At CSTL, we provide an environment that is clean and sober. We provide the housing, the food, the basic necessities of life. We’ve intentionally structured our community to require heightened levels of accountability. We’re like a little city with 12 Step meetings on site and random drug testing to fortify that accountability. We provide the basics of success, but beyond that, residents need to take some action if they really want to build a foundation…lifestyle…stepping stones - whatever you want to call it - to help maintain long-term sobriety. That’s the resident’s responsibility.
While we’ve attracted a wide and diverse group of people into the CSTL recovery circle, this place in and of itself cannot keep you sober. So, here’s where the intention part comes in. You got here because, at some point, you acknowledged that you haven’t been able to stay clean and sober but that you are now willing to take the steps to ensure your sobriety. One of those steps is getting out of your insecurity and ego to reach out and form some new, sober friendships. What does that look like? That looks like sitting with someone new you don’t normally hang out with in the common areas like the dining room or the meeting room. It starts in the dining room. It starts in the meeting room. It continues afterwards: “Do you want to go to the gym? Do you want to grab a coffee?” What begins as a “social friendship” can grow into a deeper, authentic relationship when you make an effort and take the time to develop a real connection.
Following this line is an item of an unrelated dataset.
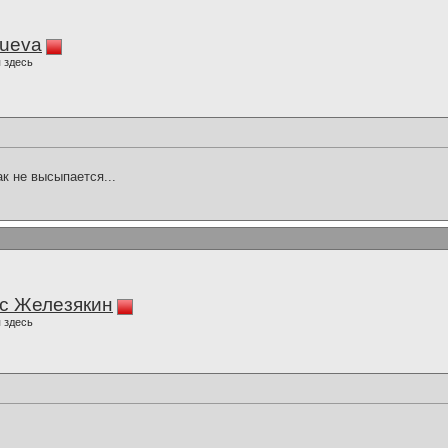
lueva
 здесь
ак не высыпается...
с Железякин
 здесь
When you create bonds in recovery, you are building a network of people who you can tell the truth to, and be genuine and vulnerable with. When you let people know the real you, they’ll be honest in return. They’ll call you out on your negative behaviors and commend your positive behaviors. And they’ll root for your recovery, unlike the old circle of friends who most likely drank or used.
Watching from the distance, I see those who isolate in their rooms or always sit in the back row at meetings. I also see people building new social circles and friendships. True and meaningful friendships don’t happen overnight. They require intention and effort as you take tiny baby steps away from yourself and towards others. By being open to friendship in sober living and staying engaged, the “friendship net” expands. By showing others how it’s done, friendship grows inside and outside our walls. It’s the butterfly effect in action: One tiny change in here can change the world out there.